A New Look for Ancestry Member Trees
A new look for Ancestry Member Trees is now live on Ancestry.com. We’ve updated the design and navigation to help you find what you’re looking for quickly and rebuilt the pages so they load faster.
In early June, we launched a preview of these enhancements to the family tree. Our goal was to help you become familiar with the changes before they were incorporated on the site, as well as give us your opinion of the new design. We received over 8,000 responses, the large majority of them very much excited to see the preview features implemented. We are very grateful for the time and care you put in to providing such insightful feedback, and made several changes to the preview as a direct result of your feedback.
Since the new look launched (yesterday morning) we have received nearly 4,000 feedback responses. We’re taking notes and making plans for additional improvements as people get used to the new look and we learn better how to optimize it. We encourage you to continue sending us your feedback through the feedback link in your family tree.
To learn more about the improvements we’ve made, you can visit our earlier blog post announcing the preview as well as our welcome page which gives a quick overview.


Absolutely hate it!
Altogether too busy & messy. Without the previous highlighting, the eye isn’t immediately drawn to the subject as it used to be.

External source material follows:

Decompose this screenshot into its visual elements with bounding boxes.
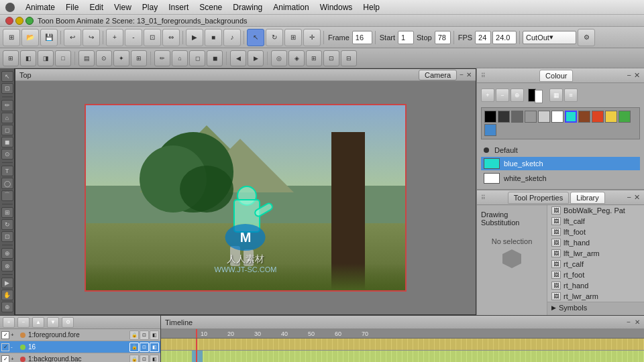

All clarity and direction has been lost.
From trying it out over the last 24 hours:
It certainly is NOT faster.
In “Overview” there is no clear distinction between the subject’s spouse and their children.
Subject’s parents are not clearly highlighted.
The “Timeline” events are also less distinctive.
If you navigate away from “Overview” to check “Hints” etc. – there is no clear way back.
The “Media Gallery” is in the way and adds to the general appearance of messiness.
The very useful facility that allowed you to save individuals to separate trees seems to have disappeared.
You appear to have “fixed” characteristics that didn’t need fixing and ignored those that didn’t – such as the relevance of the searches and hints.